When it comes to machine translation research, few names are as prominent or respected as Philipp Koehn. With over 100 publications to his name, Koehn is an iconic leader in the field, renowned for his groundbreaking research and innovative contributions to the development of machine translation systems. Currently a professor of computer science at Johns Hopkins University and the University of Edinburgh, Koehn continues to push the boundaries of machine translation through his work with the Centre for Language and Speech Processing and the Statistical Machine Translation Group. But Koehn’s influence extends far beyond academia; as the Chief Scientist at Omniscien Technologies, he’s also at the forefront of the commercial deployment of machine translation systems. Under Koehn’s leadership, the open-source Moses system has become the gold standard for machine translation research and deployment. In this post, we’ll explore Koehn’s contributions to the field of machine translation, and look at some of the exciting research projects he’s led over the years. We’ll also delve into the latest trends and innovations in machine translation technology, and what the future holds for this rapidly evolving field.
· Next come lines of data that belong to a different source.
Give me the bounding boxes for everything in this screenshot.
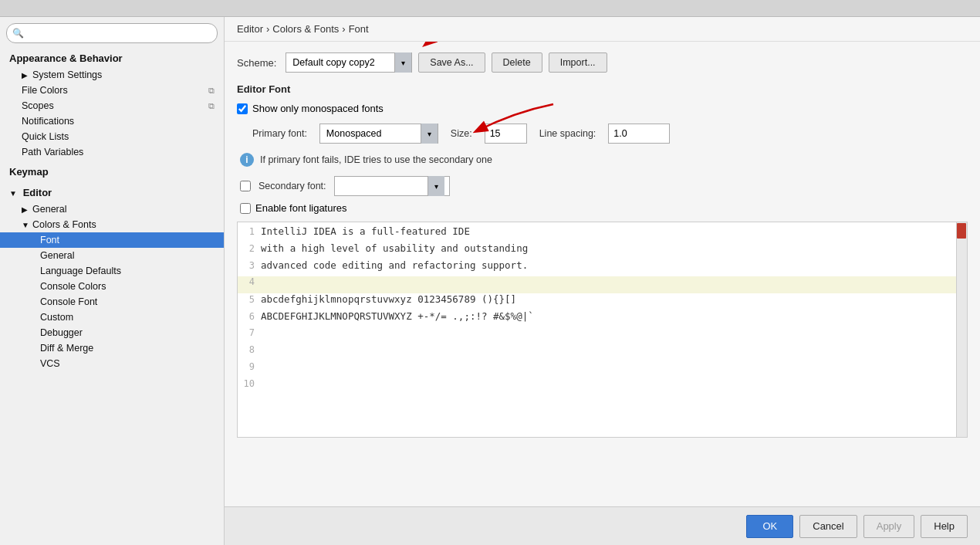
copy-icon-2: ⧉ — [208, 101, 215, 111]
save-as-button[interactable]: Save As... — [418, 52, 485, 73]
diff-merge-label: Diff & Merge — [40, 343, 93, 354]
line-number: 1 — [238, 226, 261, 237]
sidebar-item-general[interactable]: ▶ General — [0, 201, 224, 217]
sidebar-item-system-settings[interactable]: ▶ System Settings — [0, 67, 224, 83]
ligatures-checkbox[interactable] — [240, 203, 251, 214]
cancel-button[interactable]: Cancel — [799, 515, 857, 538]
preview-scrollbar[interactable] — [956, 222, 967, 437]
console-colors-label: Console Colors — [40, 281, 106, 292]
sidebar-item-quick-lists[interactable]: Quick Lists — [0, 129, 224, 144]
scheme-label: Scheme: — [237, 57, 276, 69]
breadcrumb-part-2: Colors & Fonts — [272, 23, 339, 35]
notifications-label: Notifications — [22, 116, 74, 127]
debugger-label: Debugger — [40, 327, 83, 338]
primary-font-dropdown[interactable]: Monospaced ▾ — [319, 124, 438, 144]
breadcrumb-sep-2: › — [342, 23, 345, 35]
sidebar-item-console-colors[interactable]: Console Colors — [0, 279, 224, 294]
scheme-dropdown[interactable]: Default copy copy2 ▾ — [286, 52, 412, 73]
path-variables-label: Path Variables — [22, 147, 83, 157]
sidebar-item-debugger[interactable]: Debugger — [0, 325, 224, 340]
preview-line: 8 — [238, 344, 967, 361]
console-font-label: Console Font — [40, 296, 97, 307]
sidebar-item-language-defaults[interactable]: Language Defaults — [0, 263, 224, 279]
sidebar-item-notifications[interactable]: Notifications — [0, 113, 224, 129]
sidebar-header-appearance[interactable]: Appearance & Behavior — [0, 49, 224, 67]
line-content: with a high level of usability and outst… — [261, 242, 528, 254]
font-options-row: Primary font: Monospaced ▾ Size: L — [237, 124, 968, 144]
search-box[interactable]: 🔍 — [6, 23, 218, 43]
line-content: ABCDEFGHIJKLMNOPQRSTUVWXYZ +-*/= .,;:!? … — [261, 310, 534, 322]
line-number: 5 — [238, 294, 261, 305]
sidebar-header-keymap[interactable]: Keymap — [0, 163, 224, 181]
show-monospaced-label: Show only monospaced fonts — [252, 103, 384, 114]
colors-fonts-label: Colors & Fonts — [32, 219, 96, 230]
secondary-font-dropdown[interactable]: ▾ — [334, 176, 450, 196]
keymap-header-label: Keymap — [9, 166, 49, 178]
scheme-value: Default copy copy2 — [286, 57, 394, 68]
line-content: abcdefghijklmnopqrstuvwxyz 0123456789 ()… — [261, 293, 516, 305]
search-input[interactable] — [6, 23, 218, 43]
line-number: 6 — [238, 311, 261, 322]
ligatures-label: Enable font ligatures — [255, 202, 347, 214]
vcs-label: VCS — [40, 358, 60, 369]
sidebar-item-vcs[interactable]: VCS — [0, 356, 224, 371]
sidebar-item-file-colors[interactable]: File Colors ⧉ — [0, 83, 224, 98]
expand-icon: ▶ — [22, 71, 29, 80]
secondary-font-dropdown-arrow[interactable]: ▾ — [427, 176, 444, 196]
main-container: 🔍 Appearance & Behavior ▶ System Setting… — [0, 17, 980, 545]
main-content: Editor › Colors & Fonts › Font Scheme: — [225, 17, 980, 545]
size-label: Size: — [451, 128, 472, 139]
preview-lines: 1IntelliJ IDEA is a full-featured IDE2wi… — [238, 222, 967, 437]
preview-line: 7 — [238, 327, 967, 344]
apply-button[interactable]: Apply — [863, 515, 915, 538]
editor-font-section-header: Editor Font — [237, 83, 968, 95]
general2-label: General — [40, 250, 74, 261]
delete-button[interactable]: Delete — [492, 52, 542, 73]
sidebar: 🔍 Appearance & Behavior ▶ System Setting… — [0, 17, 225, 545]
ligatures-row: Enable font ligatures — [240, 202, 968, 214]
sidebar-item-scopes[interactable]: Scopes ⧉ — [0, 98, 224, 113]
ok-button[interactable]: OK — [746, 515, 793, 538]
preview-line: 1IntelliJ IDEA is a full-featured IDE — [238, 225, 967, 242]
preview-line: 10 — [238, 378, 967, 395]
sidebar-item-path-variables[interactable]: Path Variables — [0, 144, 224, 160]
sidebar-item-diff-merge[interactable]: Diff & Merge — [0, 340, 224, 356]
show-monospaced-checkbox[interactable] — [237, 103, 248, 114]
line-spacing-input[interactable] — [608, 124, 670, 144]
show-monospaced-row: Show only monospaced fonts — [237, 103, 968, 114]
preview-line: 4 — [238, 276, 967, 293]
scheme-row: Scheme: Default copy copy2 ▾ Save As... … — [237, 52, 968, 73]
general-label: General — [32, 204, 66, 215]
scopes-label: Scopes — [22, 100, 54, 111]
general-expand-icon: ▶ — [22, 205, 29, 214]
preview-line: 2with a high level of usability and outs… — [238, 242, 967, 259]
sidebar-item-console-font[interactable]: Console Font — [0, 294, 224, 310]
sidebar-item-font[interactable]: Font — [0, 232, 224, 248]
bottom-bar: OK Cancel Apply Help — [225, 506, 980, 545]
custom-label: Custom — [40, 312, 73, 323]
copy-icon: ⧉ — [208, 86, 215, 96]
scheme-dropdown-arrow[interactable]: ▾ — [394, 52, 411, 73]
preview-line: 3advanced code editing and refactoring s… — [238, 259, 967, 276]
preview-scroll-thumb[interactable] — [957, 223, 966, 239]
sidebar-header-editor[interactable]: ▼ Editor — [0, 184, 224, 201]
preview-container: 1IntelliJ IDEA is a full-featured IDE2wi… — [237, 222, 968, 438]
sidebar-item-custom[interactable]: Custom — [0, 310, 224, 325]
line-number: 10 — [238, 378, 261, 389]
editor-expand-icon: ▼ — [9, 189, 17, 198]
sidebar-item-colors-fonts[interactable]: ▼ Colors & Fonts — [0, 217, 224, 232]
help-button[interactable]: Help — [921, 515, 968, 538]
editor-header-label: Editor — [23, 187, 52, 198]
line-number: 7 — [238, 327, 261, 338]
primary-font-dropdown-arrow[interactable]: ▾ — [421, 124, 438, 144]
sidebar-item-general2[interactable]: General — [0, 248, 224, 263]
language-defaults-label: Language Defaults — [40, 266, 121, 276]
preview-line: 9 — [238, 361, 967, 378]
preview-line: 6ABCDEFGHIJKLMNOPQRSTUVWXYZ +-*/= .,;:!?… — [238, 310, 967, 327]
line-number: 8 — [238, 344, 261, 355]
import-button[interactable]: Import... — [549, 52, 607, 73]
breadcrumb: Editor › Colors & Fonts › Font — [225, 17, 980, 42]
size-input[interactable] — [485, 124, 527, 144]
secondary-font-checkbox[interactable] — [240, 181, 251, 191]
preview-line: 5abcdefghijklmnopqrstuvwxyz 0123456789 (… — [238, 293, 967, 310]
Philipp, please explain machine translation in simple terms…
To understand documents in different languages you need to have a translation. That’s a process that humans have been doing forever, and it’s always been one of the Holy Grails of natural language processing. Over the last twenty to thirty years machine translation has gone from the point of being really poor, to really quite useful.
Why have you dedicated your life to studying machine translation?
When I started studying computer science in the early nineties, I realised relatively quickly that it’s bad
to work on machine learning for machine learning’s sake, without having a problem. At that time, text processing was a really good practical problem because you have the data and you can actually do machine learning, and it’s a somewhat feasible task where there is at least some idea about what the correct input and the correct output should be.
Approaches to machine translation tend to centre around the two concepts of adequacy and fluency. Can you talk us through that?
There are always two goals for translation. Firstly, in terms of fluency, translators want to produce texts that aren’t noticeably translated. Adequacy, on the other hand, is when the translated meaning conflicts with the original text and should be amended. If you think about translation of literature, fluency is more important than adequacy; the book should be enjoyable rather than have all the facts. For example, if I wrote a story for an American newspaper that a town ‘has the population size of Nebraska’, this is understandable in America, but not for someone in China reading a Chinese translation.
We have a model that asks: ‘is this a fluent sentence?’ and a second one to see how well things map. This is then balanced and applied to the type of text being worked on.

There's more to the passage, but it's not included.